▶ Task brief
The data follows this line. Copy verbatim the line with "shared account, group" and each line after it to the end.

▶ Provided material
^^^^^^^^

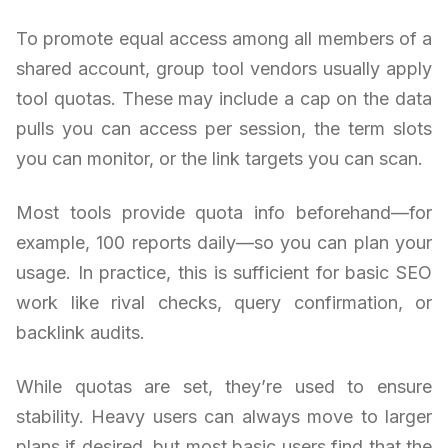
To promote equal access among all members of a
shared account, group tool vendors usually apply
tool quotas. These may include a cap on the data
pulls you can access per session, the term slots
you can monitor, or the link targets you can scan.
Most tools provide quota info beforehand—for
example, 100 reports daily—so you can plan your
usage. In practice, this is sufficient for basic SEO
work like rival checks, query confirmation, or
backlink audits.
While quotas are set, they’re used to ensure
stability. Heavy users can always move to larger
plans if desired, but most basic users find that the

^^^^^^^^

▶ Completed exercise
shared account, group tool vendors usually apply
tool quotas. These may include a cap on the data
pulls you can access per session, the term slots
you can monitor, or the link targets you can scan.
Most tools provide quota info beforehand—for
example, 100 reports daily—so you can plan your
usage. In practice, this is sufficient for basic SEO
work like rival checks, query confirmation, or
backlink audits.
While quotas are set, they’re used to ensure
stability. Heavy users can always move to larger
plans if desired, but most basic users find that the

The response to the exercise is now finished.